Also wenn Du eine saubere Lösung anstrebst, dann greif nochmal in die Tasche und kauf Dir für ca 12 Euro ein Switch.
Den Switch verbindest Du mit Deinem Router und die PCs stöpselst Du alle in den Switch. (Darauf achten dass Du KEINE Cross-Over Kabel dafür benutzt, nur normale Patchkabel. Dein Kabel vom Win2k-PC zum XP-PC müsste eins sein.)

Jetzt zur Router-Konfiguration:
Da kann man eigentlich wenig zu sagen, da es bei jedem Router anders sein kann. Aber, in der Regel sind die Router voreingestellt, so dass man nur seine Internetdaten, also Benutzername und Passwort dort eintragen muss.
Alle Software-Firewalls (ZoneAlarm ist eh n Witz und XP steht dem in nichts nach^^) deaktivieren. Wobei ich davon ausgehe dass Du einen echten Router hast und nicht so ein Fake wie sie von Hansenet verschickt werden.
Standardmässig sollte am Router DHCP aktiviert sein und deshalb ist es eigentlich egal ob Deine Netzwerkkarten eine IP haben oder nicht. Sie bekommen sie vom Router. Allerdings ist die Vergabe von festen IPs von Vorteil, da ersten Windows schneller hochfährt und der Netzwerkzugriff schneller wird.
Dabei ist darauf zu achten, dass Deine PCs sich möglichst im selben Netzwerk wie der Router befinden. Das kannst Du ganz einfach feststellen in dem Du Dir die IP vom Router anschaust.

Beispiel: 
Router hat: 192.168.0.1
Dann sollten deine PCs haben: 192.168.0. und eine Zahl zwischen 0 und 255, also nicht die 0 und nicht die 255 ^^. Wobei die 1 ja schon für den Router vergeben ist. Jede IP muss einmalig sein. Als Gateway und DNS-Server trägst Du die IP des Routers ein. (IP des Router sollte im Handbuch zu finden sein, sonst Herstellerseite besuchen oder googeln -> Routername IP Hilfe)

XP und Win2k einstellen:
Unter XP und Win2k erstmal in den Internetoptionen alle vorhanden Verbindungen löschen.

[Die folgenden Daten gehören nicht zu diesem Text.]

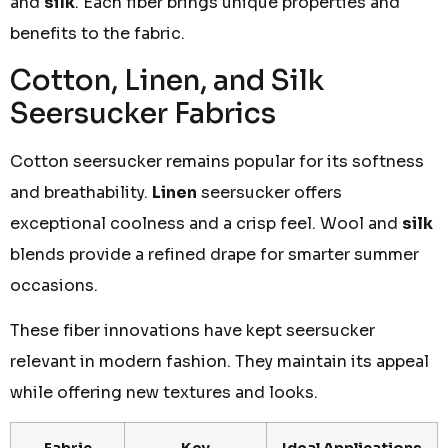
and
silk
. Each fiber brings unique properties and
benefits to the fabric.
Cotton, Linen, and Silk
Seersucker Fabrics
Cotton seersucker remains popular for its softness
and breathability.
Linen
seersucker offers
exceptional coolness and a crisp feel. Wool and
silk
blends provide a refined drape for smarter summer
occasions.
These fiber innovations have kept seersucker
relevant in modern fashion. They maintain its appeal
while offering new textures and looks.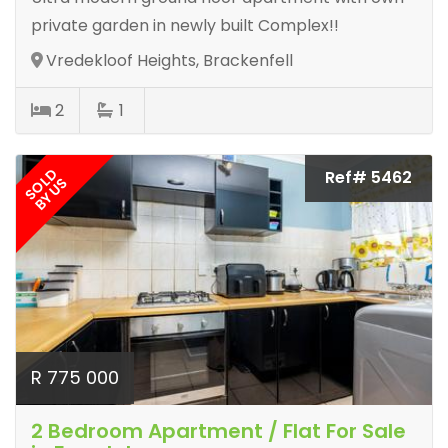
private garden in newly built Complex!!
Vredekloof Heights, Brackenfell
2
1
SOLD
Ref# 5462
BY US
R 775 000
2 Bedroom Apartment / Flat For Sale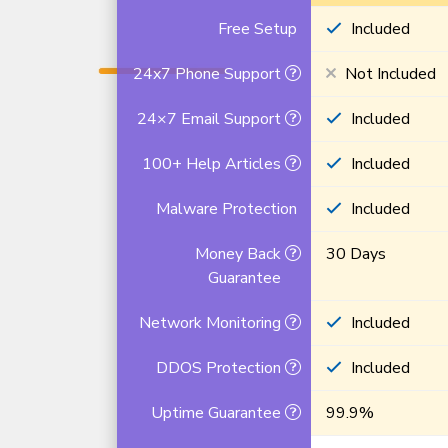
Free Setup
Included
24x7 Phone Support
Not Included
24×7 Email Support
Included
100+ Help Articles
Included
Malware Protection
Included
Money Back
30 Days
Guarantee
Network Monitoring
Included
DDOS Protection
Included
Uptime Guarantee
99.9%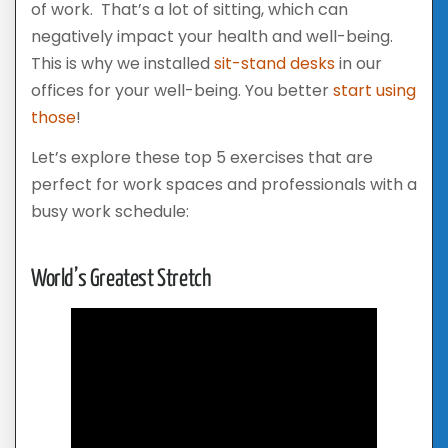
of work. That’s a lot of sitting, which can
negatively impact your health and well-being.
This is why we installed
sit-stand desks
in our
offices for your well-being. You better
start using
those
!
Let’s explore these top 5 exercises that are
perfect for work spaces and professionals with a
busy work schedule:
World’s Greatest Stretch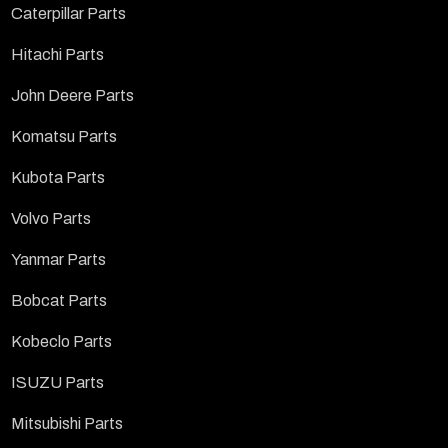
Caterpillar Parts
Hitachi Parts
John Deere Parts
Komatsu Parts
Kubota Parts
Volvo Parts
Yanmar Parts
Bobcat Parts
Kobeclo Parts
ISUZU Parts
Mitsubishi Parts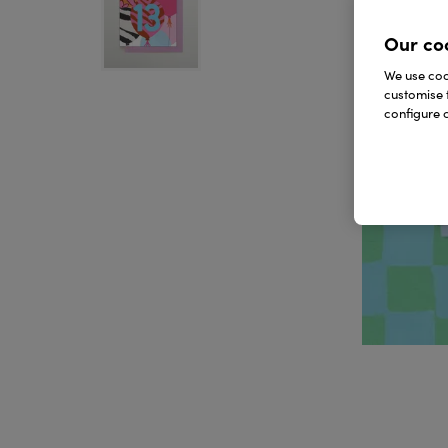
Our co
We use cook
customise 
configure c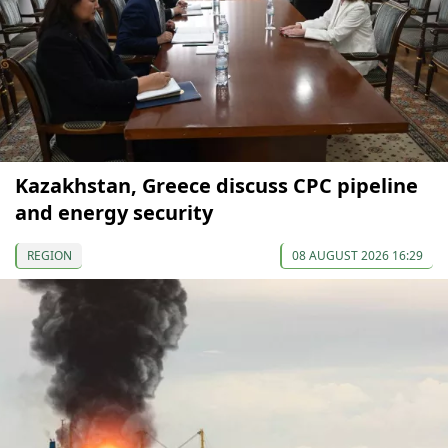
Kazakhstan, Greece discuss CPC pipeline
and energy security
REGION
08 AUGUST 2026 16:29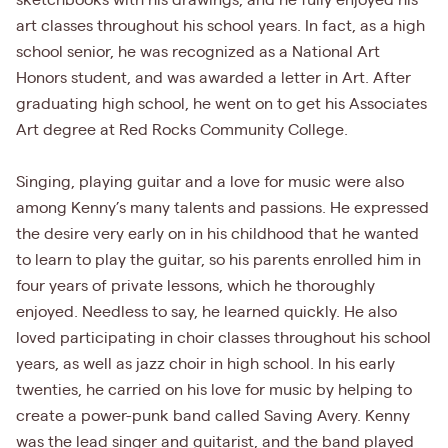
sketchbooks with his drawings, and he fully enjoyed his
art classes throughout his school years. In fact, as a high
school senior, he was recognized as a National Art
Honors student, and was awarded a letter in Art. After
graduating high school, he went on to get his Associates
Art degree at Red Rocks Community College.
Singing, playing guitar and a love for music were also
among Kenny’s many talents and passions. He expressed
the desire very early on in his childhood that he wanted
to learn to play the guitar, so his parents enrolled him in
four years of private lessons, which he thoroughly
enjoyed. Needless to say, he learned quickly. He also
loved participating in choir classes throughout his school
years, as well as jazz choir in high school. In his early
twenties, he carried on his love for music by helping to
create a power-punk band called Saving Avery. Kenny
was the lead singer and guitarist, and the band played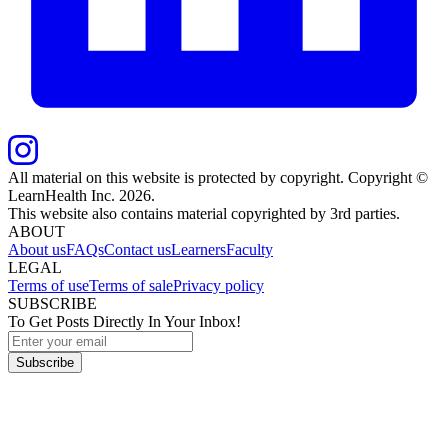
All material on this website is protected by copyright. Copyright ©
LearnHealth Inc.
2026
.
This website also contains material copyrighted by 3rd parties.
ABOUT
About us
FAQs
Contact us
Learners
Faculty
LEGAL
Terms of use
Terms of sale
Privacy policy
SUBSCRIBE
To Get Posts Directly In Your Inbox!
Subscribe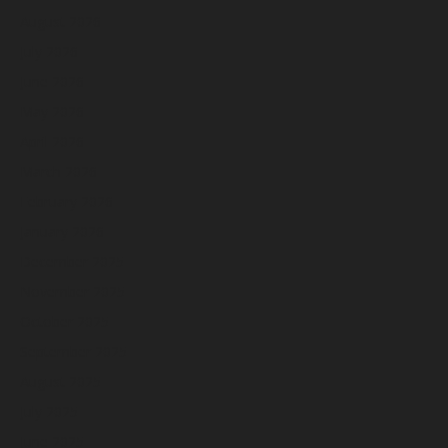
August 2026
July 2026
June 2026
May 2026
April 2026
March 2026
February 2026
January 2026
December 2025
November 2025
October 2025
September 2025
August 2025
July 2025
June 2025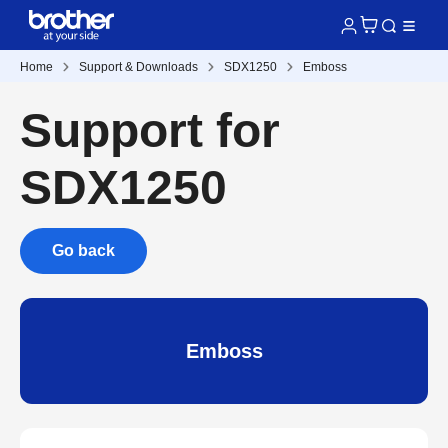
Home
Support & Downloads
SDX1250
Emboss
Support for
SDX1250
Go back
Emboss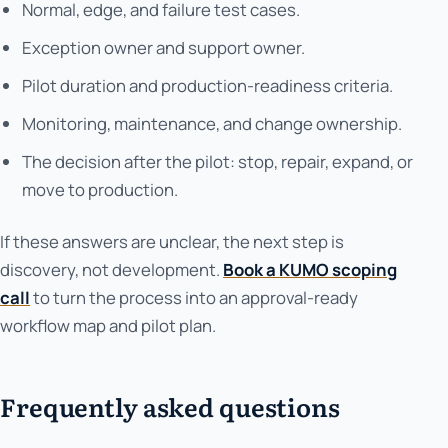
Normal, edge, and failure test cases.
Exception owner and support owner.
Pilot duration and production-readiness criteria.
Monitoring, maintenance, and change ownership.
The decision after the pilot: stop, repair, expand, or
move to production.
If these answers are unclear, the next step is
discovery, not development.
Book a KUMO scoping
call
to turn the process into an approval-ready
workflow map and pilot plan.
Frequently asked questions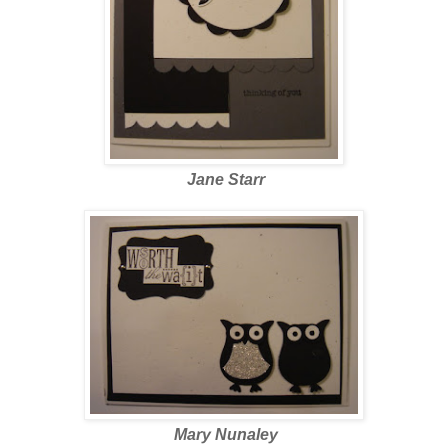
Jane Starr
Mary Nunaley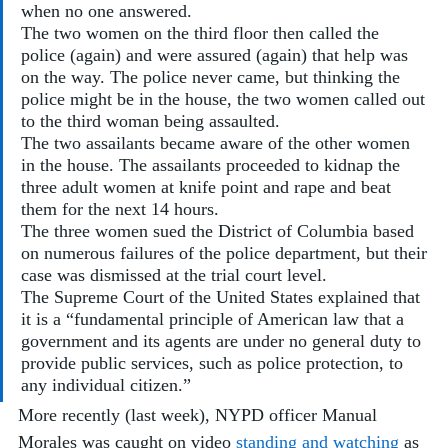
when no one answered. 
The two women on the third floor then called the 
police (again) and were assured (again) that help was 
on the way. The police never came, but thinking the 
police might be in the house, the two women called out 
to the third woman being assaulted. 
The two assailants became aware of the other women 
in the house. The assailants proceeded to kidnap the 
three adult women at knife point and rape and beat 
them for the next 14 hours.
The three women sued the District of Columbia based 
on numerous failures of the police department, but their 
case was dismissed at the trial court level. 
The Supreme Court of the United States explained that 
it is a “fundamental principle of American law that a 
government and its agents are under no general duty to 
provide public services, such as police protection, to 
any individual citizen.”
More recently (last week), NYPD officer Manual 
Morales was caught on video 
standing and watching
 as 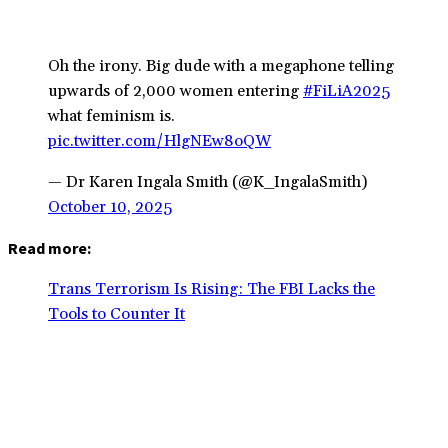
Oh the irony. Big dude with a megaphone telling
upwards of 2,000 women entering
#FiLiA2025
what feminism is.
pic.twitter.com/HlgNEw8oQW
— Dr Karen Ingala Smith (@K_IngalaSmith)
October 10, 2025
Read more:
Trans Terrorism Is Rising: The FBI Lacks the
Tools to Counter It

Dann eine neue Verbindung mittels Netzwerkassistenten erstellen. (Unter XP -> Start - Programme - Zubehör - Kommunikation)
Als Art der Verbindung die manuelle und ständige Breitbandverbindung /LAN wählen.

Danach sollte eigentlich alles reibungslos klappen. Falls die Verbindung ungewollt getrennt wird, suche in der Routerkonfiguration nach einer Einstellung die "automatische Trennung nach.." oder ähnlich heisst und deaktiviere sie,

Hoffe das hilft Dir erstmal weiter. Wenn nicht, frag nochmal .

Gruß, ojamaney 

Ps.:
Cross-Over Kabel kann man daran erkennen: Man hält die beiden Stecker Spiegelgleich gegeneinander. Wenn die Farben aufeinander zulaufen ist es ein Cross-Over. Evtl stehts auch auf dem Ummantelung)


----------



## Cecile Etter (10. April 2007)

Vielen,vielen Dank!

Also ,nach dem Eintrag der DNS Adresse konnte ich lang im Netz sein und danach den PC schnell und ohne einfrieren runterfahren,aber beim naechsten mal war alles wieder wie vorher.
Dh.,nach 2 Minuten ist zwar immer noch eine Verbindung da,aber kein Datentransfer.Fehlermeldungen:Serfer oder DNS wurde nicht gefunden/Bei outlock express:Host nicht gefunden..einmal auch "timeout".Ich kann dann nicht einmal mehr via Systemsteuerung das Fenster  "Netzwerk und DFUE" oeffnen.

also den Router habe ich Anfangs benannt:

Thomson speedtouch 536i v.6
Es handelt sich um einen DSL on ISDN Router mit einem Splitter.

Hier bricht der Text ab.